Data supplied section start

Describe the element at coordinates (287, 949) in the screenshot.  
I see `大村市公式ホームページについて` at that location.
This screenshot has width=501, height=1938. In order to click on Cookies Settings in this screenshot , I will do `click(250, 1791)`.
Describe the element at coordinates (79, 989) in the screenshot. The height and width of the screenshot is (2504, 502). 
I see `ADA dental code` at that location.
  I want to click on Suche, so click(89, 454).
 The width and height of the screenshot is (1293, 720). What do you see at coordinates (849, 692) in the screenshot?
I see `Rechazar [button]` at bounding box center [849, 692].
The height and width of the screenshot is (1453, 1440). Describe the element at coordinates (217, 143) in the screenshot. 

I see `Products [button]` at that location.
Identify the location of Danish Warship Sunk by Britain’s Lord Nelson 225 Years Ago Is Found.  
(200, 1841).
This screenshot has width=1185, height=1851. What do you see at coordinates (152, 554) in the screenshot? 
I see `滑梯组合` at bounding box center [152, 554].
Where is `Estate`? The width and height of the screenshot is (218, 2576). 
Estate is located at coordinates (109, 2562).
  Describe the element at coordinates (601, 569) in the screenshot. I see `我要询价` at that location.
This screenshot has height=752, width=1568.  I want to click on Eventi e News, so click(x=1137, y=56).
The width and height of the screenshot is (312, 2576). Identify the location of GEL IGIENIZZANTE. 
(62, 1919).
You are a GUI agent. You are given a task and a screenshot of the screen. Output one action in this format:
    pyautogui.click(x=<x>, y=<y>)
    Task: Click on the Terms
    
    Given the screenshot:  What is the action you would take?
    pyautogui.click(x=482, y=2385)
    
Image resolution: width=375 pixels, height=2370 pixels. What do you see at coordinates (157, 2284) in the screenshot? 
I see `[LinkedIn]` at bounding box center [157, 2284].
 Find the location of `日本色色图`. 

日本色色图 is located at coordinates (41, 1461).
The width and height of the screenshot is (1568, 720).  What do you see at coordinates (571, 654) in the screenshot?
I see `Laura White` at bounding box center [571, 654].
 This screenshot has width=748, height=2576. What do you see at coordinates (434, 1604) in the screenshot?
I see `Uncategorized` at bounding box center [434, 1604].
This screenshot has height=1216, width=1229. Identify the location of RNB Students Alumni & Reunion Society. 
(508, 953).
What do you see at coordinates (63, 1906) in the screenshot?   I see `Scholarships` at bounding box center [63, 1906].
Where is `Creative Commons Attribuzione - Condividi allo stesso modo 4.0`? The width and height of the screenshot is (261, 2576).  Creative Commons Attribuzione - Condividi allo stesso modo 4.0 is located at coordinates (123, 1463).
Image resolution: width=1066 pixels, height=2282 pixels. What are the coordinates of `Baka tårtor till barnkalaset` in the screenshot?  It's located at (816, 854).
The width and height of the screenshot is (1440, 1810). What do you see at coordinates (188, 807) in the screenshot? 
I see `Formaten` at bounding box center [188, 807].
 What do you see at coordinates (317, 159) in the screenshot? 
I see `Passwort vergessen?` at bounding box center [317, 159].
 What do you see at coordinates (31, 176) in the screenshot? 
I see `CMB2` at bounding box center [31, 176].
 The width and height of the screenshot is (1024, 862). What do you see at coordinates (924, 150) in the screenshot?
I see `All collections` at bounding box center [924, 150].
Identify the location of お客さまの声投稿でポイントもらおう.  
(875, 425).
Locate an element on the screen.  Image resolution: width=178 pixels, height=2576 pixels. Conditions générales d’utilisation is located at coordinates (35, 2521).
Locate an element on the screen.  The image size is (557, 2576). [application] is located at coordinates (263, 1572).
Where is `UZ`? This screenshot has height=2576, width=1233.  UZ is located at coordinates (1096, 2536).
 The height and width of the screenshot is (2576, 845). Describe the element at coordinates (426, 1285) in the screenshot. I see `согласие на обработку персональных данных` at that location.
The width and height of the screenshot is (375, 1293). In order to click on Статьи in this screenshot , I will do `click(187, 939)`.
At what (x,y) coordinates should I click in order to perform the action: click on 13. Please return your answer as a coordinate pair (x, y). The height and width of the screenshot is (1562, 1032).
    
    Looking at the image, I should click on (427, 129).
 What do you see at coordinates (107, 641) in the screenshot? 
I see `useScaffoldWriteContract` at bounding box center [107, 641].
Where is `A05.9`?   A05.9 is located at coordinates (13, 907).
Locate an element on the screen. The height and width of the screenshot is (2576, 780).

Data supplied section end

→ **Assigned task**:
Repeat each line of the data exactly as it appears above.

→ **Solution to the problem**:
Describe the element at coordinates (287, 949) in the screenshot.  
I see `大村市公式ホームページについて` at that location.
This screenshot has width=501, height=1938. In order to click on Cookies Settings in this screenshot , I will do `click(250, 1791)`.
Describe the element at coordinates (79, 989) in the screenshot. The height and width of the screenshot is (2504, 502). 
I see `ADA dental code` at that location.
  I want to click on Suche, so click(89, 454).
 The width and height of the screenshot is (1293, 720). What do you see at coordinates (849, 692) in the screenshot?
I see `Rechazar [button]` at bounding box center [849, 692].
The height and width of the screenshot is (1453, 1440). Describe the element at coordinates (217, 143) in the screenshot. 

I see `Products [button]` at that location.
Identify the location of Danish Warship Sunk by Britain’s Lord Nelson 225 Years Ago Is Found.  
(200, 1841).
This screenshot has width=1185, height=1851. What do you see at coordinates (152, 554) in the screenshot? 
I see `滑梯组合` at bounding box center [152, 554].
Where is `Estate`? The width and height of the screenshot is (218, 2576). 
Estate is located at coordinates (109, 2562).
  Describe the element at coordinates (601, 569) in the screenshot. I see `我要询价` at that location.
This screenshot has height=752, width=1568.  I want to click on Eventi e News, so click(x=1137, y=56).
The width and height of the screenshot is (312, 2576). Identify the location of GEL IGIENIZZANTE. 
(62, 1919).
You are a GUI agent. You are given a task and a screenshot of the screen. Output one action in this format:
    pyautogui.click(x=<x>, y=<y>)
    Task: Click on the Terms
    
    Given the screenshot:  What is the action you would take?
    pyautogui.click(x=482, y=2385)
    
Image resolution: width=375 pixels, height=2370 pixels. What do you see at coordinates (157, 2284) in the screenshot? 
I see `[LinkedIn]` at bounding box center [157, 2284].
 Find the location of `日本色色图`. 

日本色色图 is located at coordinates (41, 1461).
The width and height of the screenshot is (1568, 720).  What do you see at coordinates (571, 654) in the screenshot?
I see `Laura White` at bounding box center [571, 654].
 This screenshot has width=748, height=2576. What do you see at coordinates (434, 1604) in the screenshot?
I see `Uncategorized` at bounding box center [434, 1604].
This screenshot has height=1216, width=1229. Identify the location of RNB Students Alumni & Reunion Society. 
(508, 953).
What do you see at coordinates (63, 1906) in the screenshot?   I see `Scholarships` at bounding box center [63, 1906].
Where is `Creative Commons Attribuzione - Condividi allo stesso modo 4.0`? The width and height of the screenshot is (261, 2576).  Creative Commons Attribuzione - Condividi allo stesso modo 4.0 is located at coordinates (123, 1463).
Image resolution: width=1066 pixels, height=2282 pixels. What are the coordinates of `Baka tårtor till barnkalaset` in the screenshot?  It's located at (816, 854).
The width and height of the screenshot is (1440, 1810). What do you see at coordinates (188, 807) in the screenshot? 
I see `Formaten` at bounding box center [188, 807].
 What do you see at coordinates (317, 159) in the screenshot? 
I see `Passwort vergessen?` at bounding box center [317, 159].
 What do you see at coordinates (31, 176) in the screenshot? 
I see `CMB2` at bounding box center [31, 176].
 The width and height of the screenshot is (1024, 862). What do you see at coordinates (924, 150) in the screenshot?
I see `All collections` at bounding box center [924, 150].
Identify the location of お客さまの声投稿でポイントもらおう.  
(875, 425).
Locate an element on the screen.  Image resolution: width=178 pixels, height=2576 pixels. Conditions générales d’utilisation is located at coordinates (35, 2521).
Locate an element on the screen.  The image size is (557, 2576). [application] is located at coordinates (263, 1572).
Where is `UZ`? This screenshot has height=2576, width=1233.  UZ is located at coordinates (1096, 2536).
 The height and width of the screenshot is (2576, 845). Describe the element at coordinates (426, 1285) in the screenshot. I see `согласие на обработку персональных данных` at that location.
The width and height of the screenshot is (375, 1293). In order to click on Статьи in this screenshot , I will do `click(187, 939)`.
At what (x,y) coordinates should I click in order to perform the action: click on 13. Please return your answer as a coordinate pair (x, y). The height and width of the screenshot is (1562, 1032).
    
    Looking at the image, I should click on (427, 129).
 What do you see at coordinates (107, 641) in the screenshot? 
I see `useScaffoldWriteContract` at bounding box center [107, 641].
Where is `A05.9`?   A05.9 is located at coordinates (13, 907).
Locate an element on the screen. The height and width of the screenshot is (2576, 780).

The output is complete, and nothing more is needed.